For such suspense, loses the feel of it.

Ishmael, triumphant, “Not afraid?” had laughed.

Himself then smiled, from absence coming back;

Nor tried to explain why he was found so calm.

Again, shrunk up with fear, bound hand and foot,

Upon an altar laid at noon, he aches;

A knife arrests its plunge—so long that fear

Escapes him; thus lies on in sweet content,

Even as she does, till the angel-voice

Cries “Abraham, Abraham!” bringing him his soul

Truant, as seemed, a long while—strange with awe.

The servants laugh outside; his dreams disperse;

But still he kneels spell-bound beside the bed

His need of prayer frustrating utterance.

Yet, sensible what stars watch oe’r the tent,

Silence and stillness give him strength to feel

His babyhood and boyhood, manhood, one

With her to be possessed soon, with his bride.

In attitude, relation and resource

One under heaven, one in peace and hope.

He knows his father’s wealth lies round him safe;

His mother’s life had used this furniture;

Unto his offspring for unnumbered years

These pastures, wells and pleasant distances

Are pledged by Elohim. It seems enough:

His spirit feels indeed—too much, too much!

A joyous wedding theirs in the old days;

No stint of cheer; to welcome limit none.

Yet tardily the promise worked for them:

Rebekah waited long ere she grew great,

Then went with twins who strove within her womb.

Made anxious thus, enquiring of the Lord,

To her was straight returned, for comfort, this:

“Two nations are within thy womb, and from

Thy bowels shall two peoples separate:

The one people shall be stronger than the other,

And the elder he shall serve the younger brother.”

Now when the day of her deliverance was,

Red and all over as an hairy coat

Forth came the first child: “Esau” called they him.

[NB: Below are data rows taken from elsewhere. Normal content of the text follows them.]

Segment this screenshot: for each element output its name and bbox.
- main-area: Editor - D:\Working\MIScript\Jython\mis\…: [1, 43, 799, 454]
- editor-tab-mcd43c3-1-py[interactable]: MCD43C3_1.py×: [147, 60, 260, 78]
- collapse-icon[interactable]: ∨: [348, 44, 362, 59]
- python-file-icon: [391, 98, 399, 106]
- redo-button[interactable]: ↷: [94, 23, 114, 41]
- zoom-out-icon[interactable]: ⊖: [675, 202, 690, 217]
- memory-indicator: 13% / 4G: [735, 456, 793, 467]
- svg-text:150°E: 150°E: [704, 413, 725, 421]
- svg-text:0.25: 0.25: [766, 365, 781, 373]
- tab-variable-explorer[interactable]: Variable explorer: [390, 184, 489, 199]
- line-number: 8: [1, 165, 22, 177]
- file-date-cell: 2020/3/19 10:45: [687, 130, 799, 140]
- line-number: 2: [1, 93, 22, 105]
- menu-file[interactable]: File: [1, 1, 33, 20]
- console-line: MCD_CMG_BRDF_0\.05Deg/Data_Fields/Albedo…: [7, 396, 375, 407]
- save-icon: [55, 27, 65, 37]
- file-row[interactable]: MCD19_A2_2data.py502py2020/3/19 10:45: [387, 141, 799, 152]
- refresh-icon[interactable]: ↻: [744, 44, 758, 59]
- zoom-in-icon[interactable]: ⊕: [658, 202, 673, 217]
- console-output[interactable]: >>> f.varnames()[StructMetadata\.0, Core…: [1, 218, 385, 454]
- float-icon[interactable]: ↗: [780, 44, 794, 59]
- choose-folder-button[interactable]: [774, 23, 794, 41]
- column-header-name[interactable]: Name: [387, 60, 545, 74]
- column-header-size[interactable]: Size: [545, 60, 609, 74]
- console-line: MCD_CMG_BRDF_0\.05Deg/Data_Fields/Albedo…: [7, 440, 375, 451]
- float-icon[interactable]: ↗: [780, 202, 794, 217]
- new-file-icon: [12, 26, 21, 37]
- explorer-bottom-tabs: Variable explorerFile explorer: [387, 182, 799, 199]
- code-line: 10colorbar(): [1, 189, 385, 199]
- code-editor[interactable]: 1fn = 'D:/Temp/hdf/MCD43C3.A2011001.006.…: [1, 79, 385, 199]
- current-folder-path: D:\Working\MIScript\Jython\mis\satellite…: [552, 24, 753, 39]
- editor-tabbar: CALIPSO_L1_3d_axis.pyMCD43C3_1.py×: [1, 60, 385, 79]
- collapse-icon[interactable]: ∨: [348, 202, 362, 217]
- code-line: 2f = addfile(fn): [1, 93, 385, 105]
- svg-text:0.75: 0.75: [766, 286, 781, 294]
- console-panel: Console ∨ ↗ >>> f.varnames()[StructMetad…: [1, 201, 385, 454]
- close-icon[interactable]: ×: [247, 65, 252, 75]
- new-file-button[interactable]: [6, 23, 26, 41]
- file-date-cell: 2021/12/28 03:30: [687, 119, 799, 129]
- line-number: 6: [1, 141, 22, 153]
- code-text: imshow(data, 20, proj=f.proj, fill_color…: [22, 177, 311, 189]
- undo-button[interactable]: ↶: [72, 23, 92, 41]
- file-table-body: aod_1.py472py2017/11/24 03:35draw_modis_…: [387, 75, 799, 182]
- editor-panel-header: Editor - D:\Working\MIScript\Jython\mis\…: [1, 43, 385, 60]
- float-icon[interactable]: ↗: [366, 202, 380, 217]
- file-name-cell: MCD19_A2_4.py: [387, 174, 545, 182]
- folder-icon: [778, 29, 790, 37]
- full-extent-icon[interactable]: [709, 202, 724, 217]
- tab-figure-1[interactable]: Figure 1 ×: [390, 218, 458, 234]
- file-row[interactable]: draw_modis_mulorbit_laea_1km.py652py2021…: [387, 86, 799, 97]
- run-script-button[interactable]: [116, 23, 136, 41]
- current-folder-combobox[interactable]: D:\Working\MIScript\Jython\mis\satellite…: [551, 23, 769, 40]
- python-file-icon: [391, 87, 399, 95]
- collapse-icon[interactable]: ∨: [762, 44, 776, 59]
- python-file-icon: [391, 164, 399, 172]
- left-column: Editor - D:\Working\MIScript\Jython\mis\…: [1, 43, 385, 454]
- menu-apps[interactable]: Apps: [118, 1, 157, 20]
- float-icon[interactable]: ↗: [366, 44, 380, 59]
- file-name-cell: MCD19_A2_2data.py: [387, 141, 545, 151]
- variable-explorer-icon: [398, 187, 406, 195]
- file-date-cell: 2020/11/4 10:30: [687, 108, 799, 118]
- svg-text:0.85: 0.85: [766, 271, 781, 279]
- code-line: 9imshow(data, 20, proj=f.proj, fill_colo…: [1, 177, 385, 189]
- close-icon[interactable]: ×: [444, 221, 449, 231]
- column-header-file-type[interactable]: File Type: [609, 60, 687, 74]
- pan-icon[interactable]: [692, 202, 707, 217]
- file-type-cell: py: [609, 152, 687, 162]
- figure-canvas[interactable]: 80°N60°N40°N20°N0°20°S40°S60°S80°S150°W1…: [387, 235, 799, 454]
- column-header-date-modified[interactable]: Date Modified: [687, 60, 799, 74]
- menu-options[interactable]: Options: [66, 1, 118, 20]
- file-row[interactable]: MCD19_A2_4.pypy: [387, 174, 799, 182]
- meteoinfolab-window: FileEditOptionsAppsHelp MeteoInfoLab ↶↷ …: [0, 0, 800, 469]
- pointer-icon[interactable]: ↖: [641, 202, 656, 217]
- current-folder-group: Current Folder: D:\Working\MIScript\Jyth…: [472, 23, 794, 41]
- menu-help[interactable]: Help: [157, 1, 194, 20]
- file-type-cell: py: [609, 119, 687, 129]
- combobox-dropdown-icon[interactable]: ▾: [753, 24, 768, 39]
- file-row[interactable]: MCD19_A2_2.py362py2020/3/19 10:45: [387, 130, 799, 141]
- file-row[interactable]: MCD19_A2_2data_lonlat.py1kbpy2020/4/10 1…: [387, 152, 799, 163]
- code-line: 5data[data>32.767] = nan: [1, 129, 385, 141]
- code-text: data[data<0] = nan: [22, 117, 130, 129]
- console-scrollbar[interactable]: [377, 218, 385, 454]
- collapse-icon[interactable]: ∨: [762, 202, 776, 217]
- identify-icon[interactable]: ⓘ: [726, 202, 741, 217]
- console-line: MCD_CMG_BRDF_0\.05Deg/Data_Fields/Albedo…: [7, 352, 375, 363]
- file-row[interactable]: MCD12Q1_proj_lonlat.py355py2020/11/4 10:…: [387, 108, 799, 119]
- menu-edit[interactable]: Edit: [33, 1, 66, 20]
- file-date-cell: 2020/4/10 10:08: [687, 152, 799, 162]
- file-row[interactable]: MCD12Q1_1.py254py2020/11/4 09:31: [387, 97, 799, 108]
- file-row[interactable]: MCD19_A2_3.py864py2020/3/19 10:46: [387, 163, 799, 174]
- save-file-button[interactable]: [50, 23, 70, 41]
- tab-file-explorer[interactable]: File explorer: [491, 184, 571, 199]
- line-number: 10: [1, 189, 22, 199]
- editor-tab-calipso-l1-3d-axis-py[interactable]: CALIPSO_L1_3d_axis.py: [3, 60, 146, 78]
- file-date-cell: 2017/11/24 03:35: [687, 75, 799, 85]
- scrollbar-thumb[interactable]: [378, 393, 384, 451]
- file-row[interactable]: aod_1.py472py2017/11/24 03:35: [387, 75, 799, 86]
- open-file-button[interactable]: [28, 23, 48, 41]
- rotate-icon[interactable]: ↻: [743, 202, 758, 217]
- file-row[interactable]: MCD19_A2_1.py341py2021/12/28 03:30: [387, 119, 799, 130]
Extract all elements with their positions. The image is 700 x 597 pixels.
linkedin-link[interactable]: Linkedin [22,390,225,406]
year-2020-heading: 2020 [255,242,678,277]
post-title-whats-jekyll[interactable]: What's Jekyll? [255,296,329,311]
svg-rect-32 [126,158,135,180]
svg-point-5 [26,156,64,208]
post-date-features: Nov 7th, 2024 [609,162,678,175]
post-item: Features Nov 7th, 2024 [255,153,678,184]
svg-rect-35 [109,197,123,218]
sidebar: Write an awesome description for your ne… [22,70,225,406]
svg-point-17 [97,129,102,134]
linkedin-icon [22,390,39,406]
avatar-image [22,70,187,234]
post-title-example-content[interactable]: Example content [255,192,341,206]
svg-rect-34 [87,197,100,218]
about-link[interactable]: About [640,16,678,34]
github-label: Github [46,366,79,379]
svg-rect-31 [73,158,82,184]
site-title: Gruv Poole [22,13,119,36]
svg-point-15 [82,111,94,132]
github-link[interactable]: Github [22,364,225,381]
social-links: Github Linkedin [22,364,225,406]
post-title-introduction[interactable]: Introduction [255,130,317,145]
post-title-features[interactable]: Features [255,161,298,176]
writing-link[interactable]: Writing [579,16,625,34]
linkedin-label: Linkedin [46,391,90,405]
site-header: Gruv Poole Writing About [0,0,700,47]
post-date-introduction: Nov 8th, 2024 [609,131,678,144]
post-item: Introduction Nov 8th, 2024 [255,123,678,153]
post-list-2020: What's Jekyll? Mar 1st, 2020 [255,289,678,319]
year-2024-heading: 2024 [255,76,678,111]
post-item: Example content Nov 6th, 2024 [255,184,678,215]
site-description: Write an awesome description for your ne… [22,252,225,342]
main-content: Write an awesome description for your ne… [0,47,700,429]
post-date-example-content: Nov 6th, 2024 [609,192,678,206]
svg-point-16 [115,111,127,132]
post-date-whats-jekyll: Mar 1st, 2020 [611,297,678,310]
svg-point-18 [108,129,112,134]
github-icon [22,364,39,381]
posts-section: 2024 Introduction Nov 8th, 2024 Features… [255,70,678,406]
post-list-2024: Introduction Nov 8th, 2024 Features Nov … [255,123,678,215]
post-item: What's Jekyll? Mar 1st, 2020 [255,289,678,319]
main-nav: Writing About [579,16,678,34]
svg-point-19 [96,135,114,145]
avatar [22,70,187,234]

But since his brother grasped him by the heel

As he came forth the second, him they named

“Jacob”, for that he held him by the heel.

Her women had much mirth to witness it.

Bringing the sturdy boys for her to see,

When eased of pain, yea, merry were their hearts

Yet more; for that meek mother fears her babes

And shrinks from having them laid close to her,

So timid she. But when the younger yearns

And stretches both precocious greedy hands

Towards the fairest face yet seen, him swift

She takes, and holds henceforward next her heart.

For thus her soul had taken bent to love

Those who lay claim to service, but to dread

Those who in self-reliance ask for naught—

Even since, a child, she first had wended out

At herding-time, down to the village well,

Holding her mother’s hand; had picked her way

(Warned to avoid the puddles, choice of shoes

Silk-broidered by maternal love and pride)

And seen the poorer children splash and wade,

And not been bold, and learned no daring ways,

But had grown patient, sage, a nurse of dolls:

Who, late at length, was Jacob’s fond, fond nurse

But could not love her hardy Esau so.

Thus those whose life was peace, gave birth to strife.

Out of the meek came greed, and by content

Were clamoring nations reared to age-long war.